Yesterday saw a report from the Financial Ombudsman which revealed that record numbers of consumers are making mortgage complaints, but that too many borrowers in trouble are leaving it too late before talking to anyone about getting help.
Last year 13,659 people – the highest number recorded – contacted the ombudsman for help with a mortgage or secured loan problem. Yet a third of those people had slipped into arrears before they sought help.
The main findings are :-
• A third of people contacting the ombudsman with mortgage problems are in arrears
• 4 in 10 cases are from people who say they are struggling with their payments
• Increasing numbers of people concerned about losing their homes are in ‘debt denial’ – and risk leaving it too late to seek help
• Lenders need to take a less ‘black and white’ approach to helping people get through difficult times
The main worry around these figures are that these borrowers are struggling when interest rates are at historical lows. Lenders need to look carefully at how they handle these issues and the way they deal with existing clients and especially mortgage prisoners who are stuck on their variable rates before the Bank of England finally begins to increase rates which will undoubtedly exacerbate the situation.

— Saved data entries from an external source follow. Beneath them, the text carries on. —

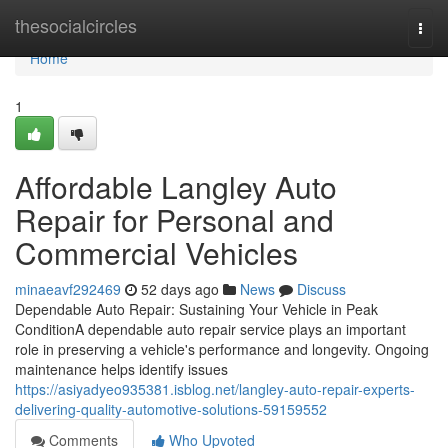
Home
thesocialcircles
Togg
navi
Home
1
Affordable Langley Auto
Repair for Personal and
Commercial Vehicles
minaeavf292469
52 days ago
News
Discuss
Dependable Auto Repair: Sustaining Your Vehicle in Peak
ConditionA dependable auto repair service plays an important
role in preserving a vehicle's performance and longevity. Ongoing
maintenance helps identify issues
https://asiyadyeo935381.isblog.net/langley-auto-repair-experts-
delivering-quality-automotive-solutions-59159552
Comments
Who Upvoted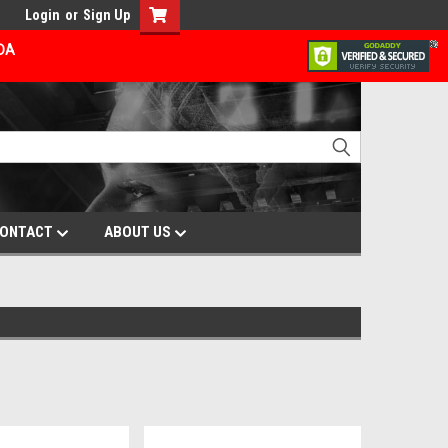
Login
or
Sign Up
ADA
ONTACT
ABOUT US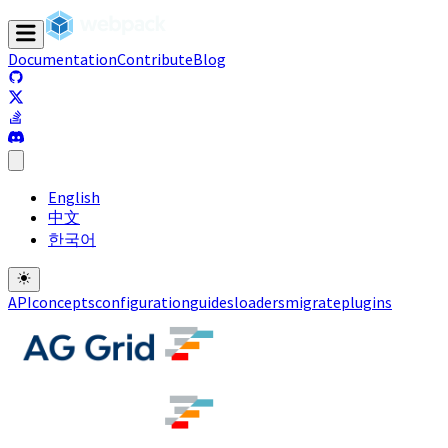
Documentation
Contribute
Blog
(opens in a new tab)
(opens in a new tab)
(opens in a new tab)
(opens in a new tab)
English
中文
한국어
API
concepts
configuration
guides
loaders
migrate
plugins
(opens in a new tab)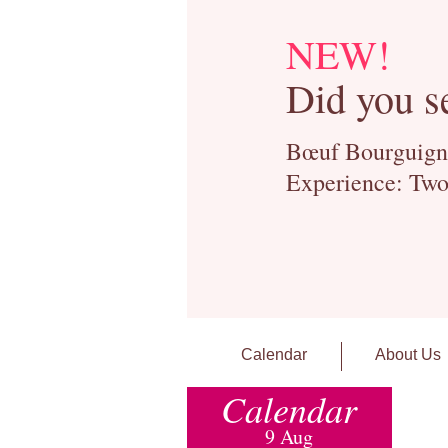
NEW!
Did you s
Bœuf Bourguignon
Experience: Two
Calendar
About Us
Calendar
9 Aug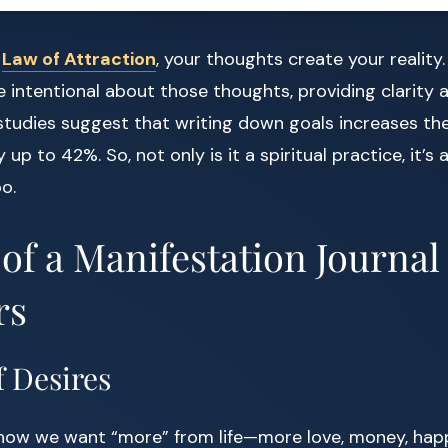
e
Law of Attraction
, your thoughts create your reality.
intentional about those thoughts, providing clarity 
studies suggest that writing down goals increases the 
up to 42%. So, not only is it a spiritual practice, it’s a
o.
 of a Manifestation Journal
rs
of Desires
now we want “more” from life—more love, money, hap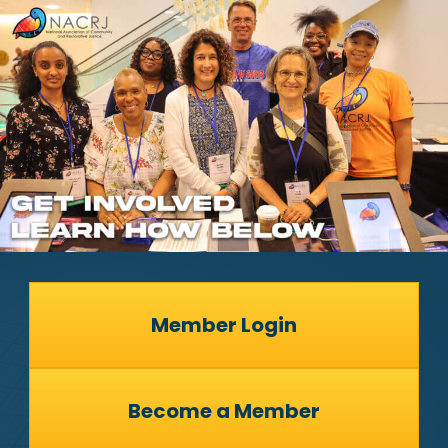
Member Login
Become a Member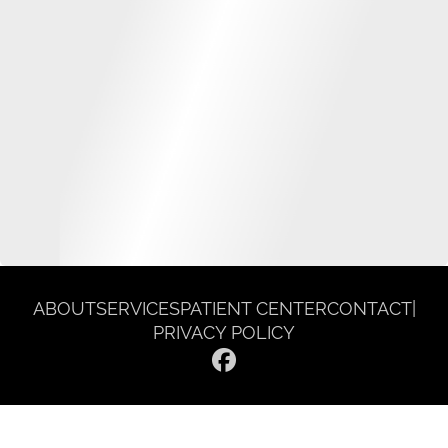
ABOUT
SERVICES
PATIENT CENTER
CONTACT
|
PRIVACY POLICY
© 2026 Gentle Dentist Smile Spa. All rights reserved.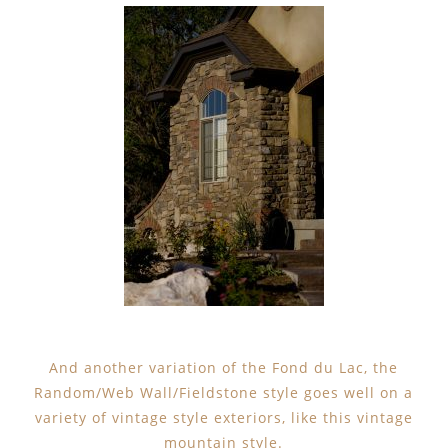
And another variation of the Fond du Lac, the
Random/Web Wall/Fieldstone style goes well on a
variety of vintage style exteriors, like this vintage
mountain style.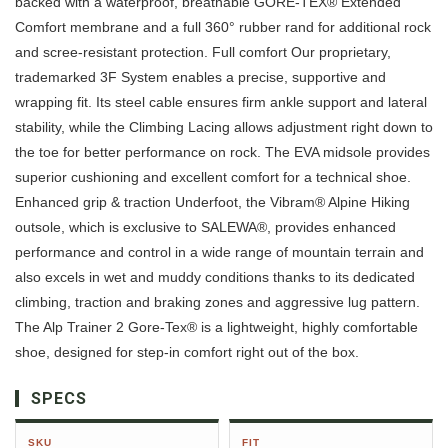
backed with a waterproof, breathable GORE-TEX® Extended
Comfort membrane and a full 360° rubber rand for additional rock
and scree-resistant protection. Full comfort Our proprietary,
trademarked 3F System enables a precise, supportive and
wrapping fit. Its steel cable ensures firm ankle support and lateral
stability, while the Climbing Lacing allows adjustment right down to
the toe for better performance on rock. The EVA midsole provides
superior cushioning and excellent comfort for a technical shoe.
Enhanced grip & traction Underfoot, the Vibram® Alpine Hiking
outsole, which is exclusive to SALEWA®, provides enhanced
performance and control in a wide range of mountain terrain and
also excels in wet and muddy conditions thanks to its dedicated
climbing, traction and braking zones and aggressive lug pattern.
The Alp Trainer 2 Gore-Tex® is a lightweight, highly comfortable
shoe, designed for step-in comfort right out of the box.
SPECS
SKU
FIT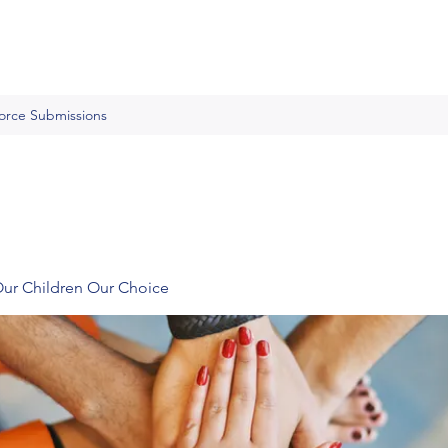
Force Submissions
Our Children Our Choice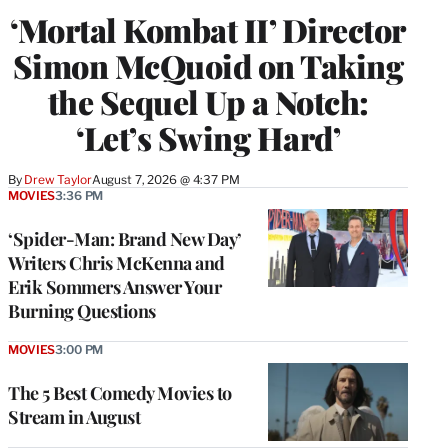
‘Mortal Kombat II’ Director
Simon McQuoid on Taking
the Sequel Up a Notch:
‘Let’s Swing Hard’
By
Drew Taylor
August 7, 2026 @ 4:37 PM
MOVIES
3:36 PM
‘Spider-Man: Brand New Day’
Writers Chris McKenna and
Erik Sommers Answer Your
Burning Questions
MOVIES
3:00 PM
The 5 Best Comedy Movies to
Stream in August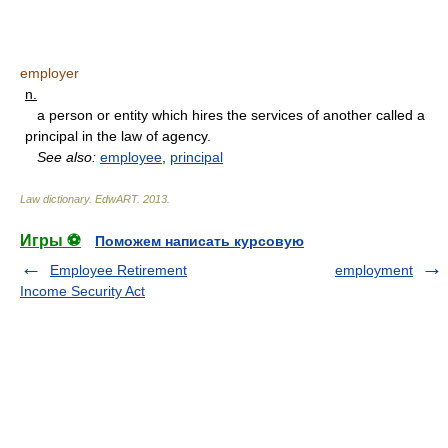
employer
n.
a person or entity which hires the services of another called a
principal in the law of agency.
See also:
employee
,
principal
Law dictionary.
EdwART
.
2013
.
Игры ⚽
Поможем написать курсовую
Employee Retirement
employment
Income Security Act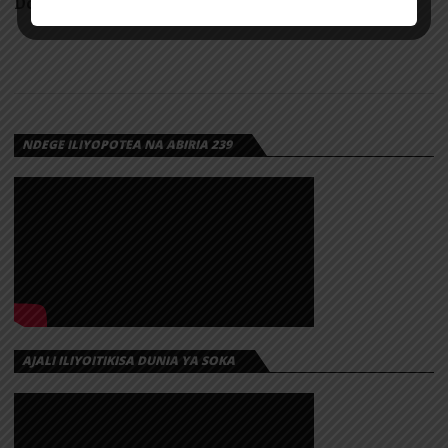
Download
NDEGE ILIYOPOTEA NA ABIRIA 239
AJALI ILIYOITIKISA DUNIA YA SOKA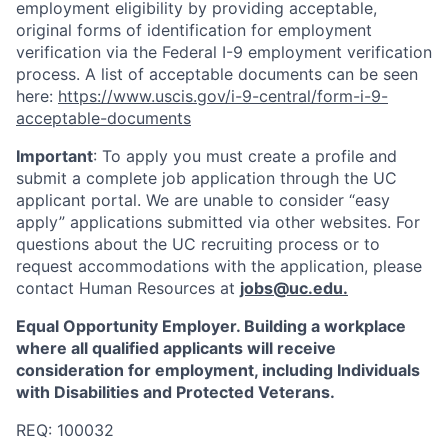
employment eligibility by providing acceptable,
original forms of identification for employment
verification via the Federal I-9 employment verification
process. A list of acceptable documents can be seen
here:
https://www.uscis.gov/i-9-central/form-i-9-
acceptable-documents
Important
: To apply you must create a profile and
submit a complete job application through the UC
applicant portal. We are unable to consider “easy
apply” applications submitted via other websites. For
questions about the UC recruiting process or to
request accommodations with the application, please
contact Human Resources at
jobs@uc.edu
.
Equal Opportunity Employer. Building a workplace
where all qualified applicants will receive
consideration for employment, including Individuals
with Disabilities and Protected Veterans.
REQ: 100032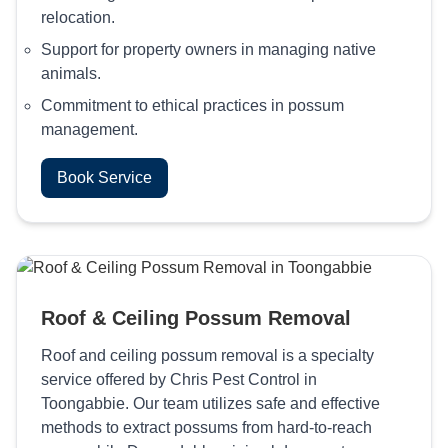
relocation.
Support for property owners in managing native
animals.
Commitment to ethical practices in possum
management.
Book Service
Roof & Ceiling Possum Removal
Roof and ceiling possum removal is a specialty
service offered by Chris Pest Control in
Toongabbie. Our team utilizes safe and effective
methods to extract possums from hard-to-reach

Lenders can head off many of these issues now by giving existing borrowers the option to switch on to affordable longer term fixed rates, but not many lenders seem to be taking account of transitional arrangements that were meant to be used to help these borrowers.
The main message to anyone who thinks they may be in a situation in which they will struggle to meet their mortgage payments is to act early.
Unfortunately some people do experience issues and it is important to deal with any problems head on, there is no embarrassment in asking for help and talking through options with your broker and/or lender before it is too late.
Lenders do have a duty of care to deal with issues sensitively and there are a few tools that lenders can use to help to head off a damaging situation, from extending the term to taking a payment holiday, but borrowers need to understand that a mortgage is a loan that cannot just be simply written-off!
If lenders do not deal with issues in a helpful manner then there are other institutions that can help such as the Financial Ombudsman, Citizens Advice Bureau or some good charities such as Step Change.
Part of the issue may well be the lack of advice that borrowers have had in the past, not obtaining proper explanations of the mechanisms of a mortgage.
I would hope that now the Mortgage Market Review is in force, which ensures all borrowers get proper advice, there will be less of these issues in the future. It is important that borrowers fully understand what their and their lenders commitments are going forward, as well as taking that extra time to ensure affordability not just now, but in the future.
Obviously unforeseen issues will occur, but if borrowers, brokers, lenders and regulators continue to work closely together, the consumer will be much more protected and ready to deal with any problems that arise in the future.